• Activity
Find how many lines below hold "tecnica", then state that number by itself.

• Supplied material
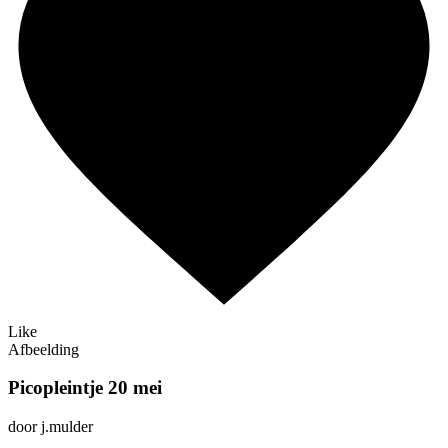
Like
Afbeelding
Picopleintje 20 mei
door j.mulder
==
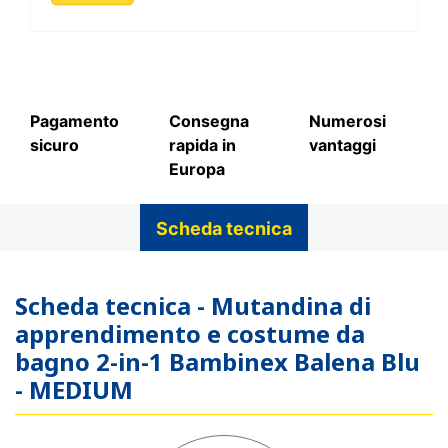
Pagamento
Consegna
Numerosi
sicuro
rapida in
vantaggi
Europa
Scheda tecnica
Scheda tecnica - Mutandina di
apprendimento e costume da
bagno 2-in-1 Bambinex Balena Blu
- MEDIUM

• Answer to the exercise
2